Start of Materials provided

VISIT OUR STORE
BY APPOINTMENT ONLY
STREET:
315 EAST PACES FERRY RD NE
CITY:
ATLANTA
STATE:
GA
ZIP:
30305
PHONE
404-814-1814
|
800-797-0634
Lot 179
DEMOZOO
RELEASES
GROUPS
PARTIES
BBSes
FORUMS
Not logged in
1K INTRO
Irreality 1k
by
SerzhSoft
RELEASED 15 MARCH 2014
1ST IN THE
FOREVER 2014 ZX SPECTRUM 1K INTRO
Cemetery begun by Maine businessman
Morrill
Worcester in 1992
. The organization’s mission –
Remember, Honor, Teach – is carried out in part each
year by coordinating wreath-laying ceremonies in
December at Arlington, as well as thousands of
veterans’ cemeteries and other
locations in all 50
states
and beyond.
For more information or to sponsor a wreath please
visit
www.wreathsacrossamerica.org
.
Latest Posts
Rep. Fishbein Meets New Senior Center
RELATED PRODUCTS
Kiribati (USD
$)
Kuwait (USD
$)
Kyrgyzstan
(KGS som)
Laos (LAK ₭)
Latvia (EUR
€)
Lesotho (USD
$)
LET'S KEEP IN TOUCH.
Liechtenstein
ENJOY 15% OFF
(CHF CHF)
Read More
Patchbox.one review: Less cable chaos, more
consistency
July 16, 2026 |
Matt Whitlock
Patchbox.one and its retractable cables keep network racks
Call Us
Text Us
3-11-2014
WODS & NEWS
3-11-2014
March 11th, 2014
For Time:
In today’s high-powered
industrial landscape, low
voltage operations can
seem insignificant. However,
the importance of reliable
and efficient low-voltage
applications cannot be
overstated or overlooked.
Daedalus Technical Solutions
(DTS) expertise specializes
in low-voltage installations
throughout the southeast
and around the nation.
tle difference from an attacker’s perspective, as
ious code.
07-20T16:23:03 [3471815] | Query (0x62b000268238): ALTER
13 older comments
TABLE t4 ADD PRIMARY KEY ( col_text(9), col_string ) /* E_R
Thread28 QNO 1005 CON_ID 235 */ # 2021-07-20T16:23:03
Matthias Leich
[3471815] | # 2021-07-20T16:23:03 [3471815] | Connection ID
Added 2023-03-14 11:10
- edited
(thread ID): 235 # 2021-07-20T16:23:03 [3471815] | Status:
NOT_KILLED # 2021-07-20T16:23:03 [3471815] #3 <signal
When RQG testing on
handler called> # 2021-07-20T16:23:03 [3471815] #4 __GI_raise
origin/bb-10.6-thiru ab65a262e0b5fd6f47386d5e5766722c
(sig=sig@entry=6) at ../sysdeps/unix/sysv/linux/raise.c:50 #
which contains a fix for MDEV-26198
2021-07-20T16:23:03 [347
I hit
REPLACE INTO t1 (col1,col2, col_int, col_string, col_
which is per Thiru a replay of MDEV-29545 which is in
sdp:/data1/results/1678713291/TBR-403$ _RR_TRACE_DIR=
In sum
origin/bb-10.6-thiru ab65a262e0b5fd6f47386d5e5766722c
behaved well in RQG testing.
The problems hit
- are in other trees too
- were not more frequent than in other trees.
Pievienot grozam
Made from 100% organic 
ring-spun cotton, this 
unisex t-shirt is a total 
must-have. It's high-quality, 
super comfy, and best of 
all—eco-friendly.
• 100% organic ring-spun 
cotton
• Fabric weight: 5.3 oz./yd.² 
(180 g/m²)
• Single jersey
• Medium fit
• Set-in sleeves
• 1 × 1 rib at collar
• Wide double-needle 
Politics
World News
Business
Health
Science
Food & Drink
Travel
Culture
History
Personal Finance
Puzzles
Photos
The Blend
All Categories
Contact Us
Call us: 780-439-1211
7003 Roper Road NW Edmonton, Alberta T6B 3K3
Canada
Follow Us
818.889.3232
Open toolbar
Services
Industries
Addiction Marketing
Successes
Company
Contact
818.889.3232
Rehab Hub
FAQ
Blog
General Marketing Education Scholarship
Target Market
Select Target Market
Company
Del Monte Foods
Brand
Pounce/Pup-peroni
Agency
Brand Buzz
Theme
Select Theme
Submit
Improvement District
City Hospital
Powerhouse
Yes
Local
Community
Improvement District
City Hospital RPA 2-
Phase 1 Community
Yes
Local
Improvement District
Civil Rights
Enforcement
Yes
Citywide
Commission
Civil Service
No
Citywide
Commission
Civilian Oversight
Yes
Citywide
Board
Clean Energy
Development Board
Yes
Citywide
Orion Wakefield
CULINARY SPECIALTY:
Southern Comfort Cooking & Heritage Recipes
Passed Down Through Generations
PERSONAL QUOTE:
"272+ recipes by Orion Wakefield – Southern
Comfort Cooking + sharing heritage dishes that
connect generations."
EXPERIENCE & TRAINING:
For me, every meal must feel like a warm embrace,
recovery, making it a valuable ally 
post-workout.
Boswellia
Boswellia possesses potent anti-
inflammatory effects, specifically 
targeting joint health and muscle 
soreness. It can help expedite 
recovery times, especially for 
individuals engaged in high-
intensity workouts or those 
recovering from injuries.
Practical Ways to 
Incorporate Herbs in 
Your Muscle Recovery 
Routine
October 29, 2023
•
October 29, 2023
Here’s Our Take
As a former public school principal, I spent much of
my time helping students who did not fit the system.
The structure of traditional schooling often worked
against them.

End of Materials provided

▶ _Task requirements_:
Take each line above that contains "voltage" and copy it out.

▶ _Answer for this exercise_:
voltage operations can
and efficient low-voltage
in low-voltage installations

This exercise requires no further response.